Decidiu tornar-se um cavaleiro andante a cata de aventuras. Buscaria prestígio e serviria a pátria. Abominava uma glória passageira, contentava-se, tão somente, com a honra que transcendesse à eternidade. Combateria as injustiças. Enfrentaria todos os perigos. Vasculhou e encontrou as velhas armas e armaduras que jaziam em sua casa, “esquecidas a séculos”. Obcecado, mergulhou mais ainda nos livros de cavalaria, esquecendo-se da administração da fazenda.
Como cavalou adotou o seu Rocinonte, cujo nome pensou por quatro dias. Tinha que o nome de seu cavalo era alto, sonoro e significativo. Ainda que verdadeiramente fosse apenas pele e osso “tantum pellis et ossa fuit”, Quixote sabia que o Rocinonte era um cavalo ainda mais portentoso do que o célebre Bucéfalo, do não menos célebre Alexandre, que foi rei dos macedônios.
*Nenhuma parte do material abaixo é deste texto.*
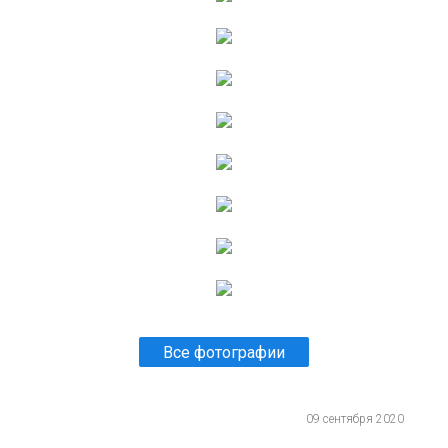
Все фотографии
09 сентября 2020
Faltava-lhe então uma amada. Cervantes nos conta que Quixote sabia que um cavaleiro sem amada é uma árvore sem flores e plantas ou um corpo sem alma. É um nada. Sua escolha recaiu em Aldonsa Lourenzo, uma criadora de porcos, que rebatizou como Dulcineia del Toboso, nome que lhe parecia musical, significativo e peregrino.
Quixote está pronto para enfrentar sua missão. Na imagem do mais espanhol dos intérpretes do Quixote, Miguel de Unamuno,“sua linhagem começava com ele mesmo”.